Materials provided Block Start

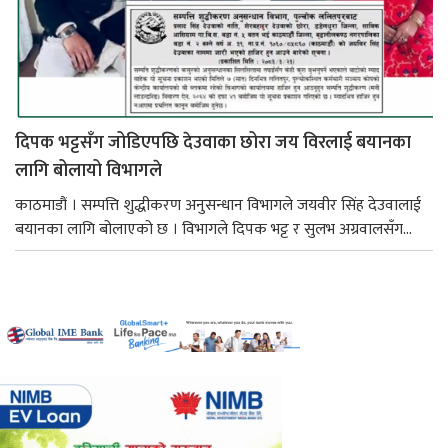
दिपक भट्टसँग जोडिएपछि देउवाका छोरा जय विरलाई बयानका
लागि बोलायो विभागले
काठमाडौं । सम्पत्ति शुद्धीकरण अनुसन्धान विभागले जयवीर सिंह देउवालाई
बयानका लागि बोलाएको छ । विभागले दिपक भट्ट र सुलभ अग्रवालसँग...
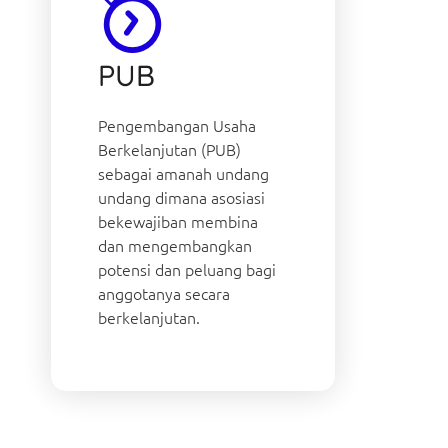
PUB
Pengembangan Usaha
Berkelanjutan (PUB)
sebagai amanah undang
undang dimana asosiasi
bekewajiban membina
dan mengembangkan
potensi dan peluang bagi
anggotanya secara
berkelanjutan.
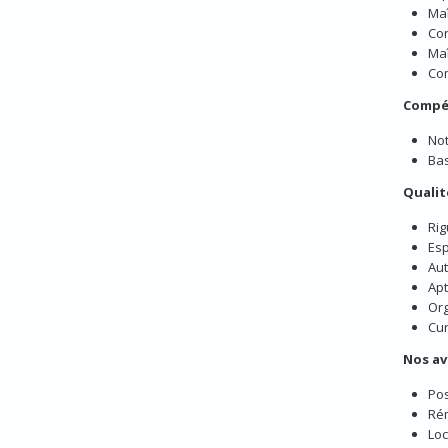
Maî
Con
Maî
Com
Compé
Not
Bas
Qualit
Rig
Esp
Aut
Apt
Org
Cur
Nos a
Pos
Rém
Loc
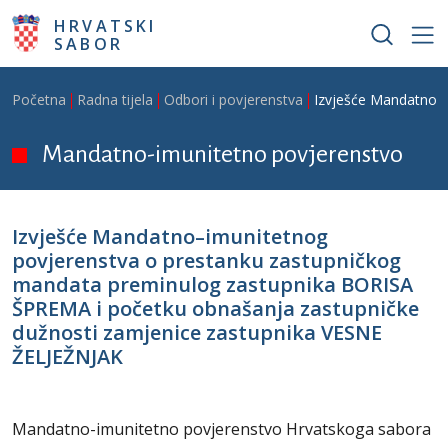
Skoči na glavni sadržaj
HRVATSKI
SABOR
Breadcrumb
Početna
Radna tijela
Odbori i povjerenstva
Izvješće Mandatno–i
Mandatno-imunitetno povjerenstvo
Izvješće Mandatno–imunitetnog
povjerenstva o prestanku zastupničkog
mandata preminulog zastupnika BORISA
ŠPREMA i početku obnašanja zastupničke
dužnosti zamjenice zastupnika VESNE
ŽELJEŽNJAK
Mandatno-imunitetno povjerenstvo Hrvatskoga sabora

Materials provided Block End
Materials provided Block Start

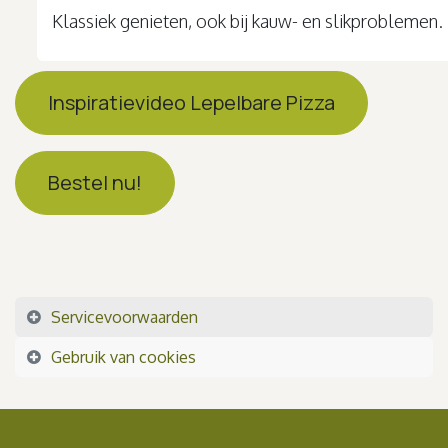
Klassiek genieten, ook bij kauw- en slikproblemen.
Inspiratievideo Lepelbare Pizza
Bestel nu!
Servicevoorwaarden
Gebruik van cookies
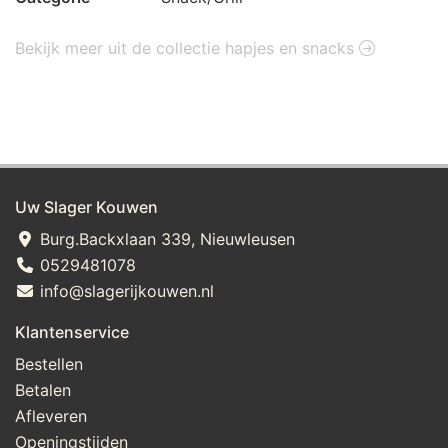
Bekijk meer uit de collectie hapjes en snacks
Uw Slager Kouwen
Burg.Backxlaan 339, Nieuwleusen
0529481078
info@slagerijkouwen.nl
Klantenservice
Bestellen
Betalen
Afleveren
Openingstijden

Materials provided Block End

**Work instruction**
Return all lines in the data that include the word "Mandatno".

**Finished task**
Izvješće Mandatno–i
Mandatno-imunitetno povjerenstvo
Izvješće Mandatno–imunitetnog
Mandatno-imunitetno povjerenstvo Hrvatskoga sabora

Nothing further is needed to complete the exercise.